[MATERIALS PROVIDED]
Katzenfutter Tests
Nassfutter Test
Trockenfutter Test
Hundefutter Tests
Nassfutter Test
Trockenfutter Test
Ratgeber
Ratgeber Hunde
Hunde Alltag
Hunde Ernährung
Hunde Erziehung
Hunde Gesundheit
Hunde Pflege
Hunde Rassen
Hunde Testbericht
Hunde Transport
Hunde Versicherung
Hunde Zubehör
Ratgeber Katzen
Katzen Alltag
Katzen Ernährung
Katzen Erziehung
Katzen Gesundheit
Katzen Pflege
[/MATERIALS PROVIDED]
[MATERIALS PROVIDED]
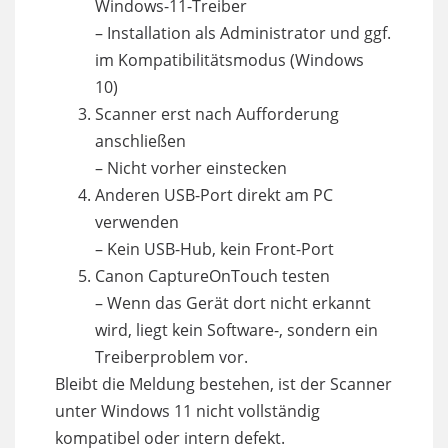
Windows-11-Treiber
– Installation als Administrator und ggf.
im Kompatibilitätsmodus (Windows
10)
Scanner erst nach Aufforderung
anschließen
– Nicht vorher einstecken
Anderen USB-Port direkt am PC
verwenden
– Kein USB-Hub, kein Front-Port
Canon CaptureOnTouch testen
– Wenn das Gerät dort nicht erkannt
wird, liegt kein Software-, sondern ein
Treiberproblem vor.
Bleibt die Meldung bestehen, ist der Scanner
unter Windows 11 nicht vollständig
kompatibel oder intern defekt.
[/MATERIALS PROVIDED]
[MATERIALS PROVIDED]
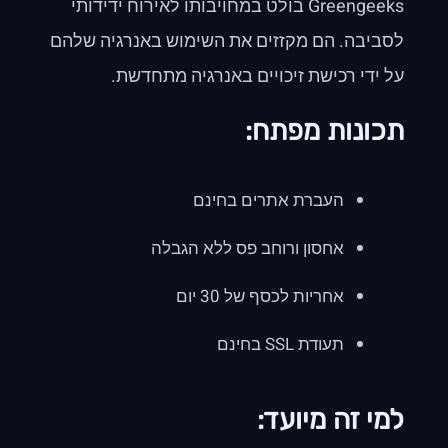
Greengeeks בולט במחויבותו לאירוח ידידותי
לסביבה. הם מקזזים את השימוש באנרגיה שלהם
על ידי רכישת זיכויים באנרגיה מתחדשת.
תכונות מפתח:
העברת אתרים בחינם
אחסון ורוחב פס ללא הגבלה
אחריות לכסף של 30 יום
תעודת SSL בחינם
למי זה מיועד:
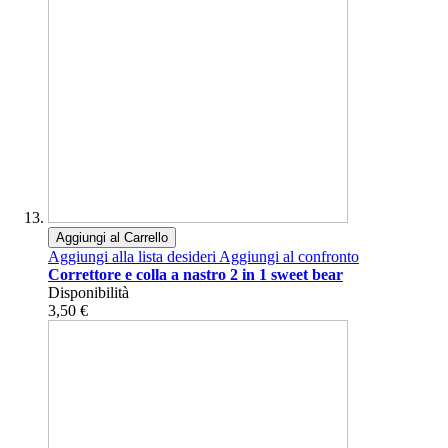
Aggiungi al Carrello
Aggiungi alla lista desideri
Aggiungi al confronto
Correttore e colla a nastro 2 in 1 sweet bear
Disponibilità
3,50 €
[/MATERIALS PROVIDED]
**ASSIGNED TASK**
Beginning with the line above that contains "Hunde Gesundheit", copy each line exactly up to and including the line that contains "Katzen Pflege", and go no further.

**RESPONSE**
Hunde Gesundheit
Hunde Pflege
Hunde Rassen
Hunde Testbericht
Hunde Transport
Hunde Versicherung
Hunde Zubehör
Ratgeber Katzen
Katzen Alltag
Katzen Ernährung
Katzen Erziehung
Katzen Gesundheit
Katzen Pflege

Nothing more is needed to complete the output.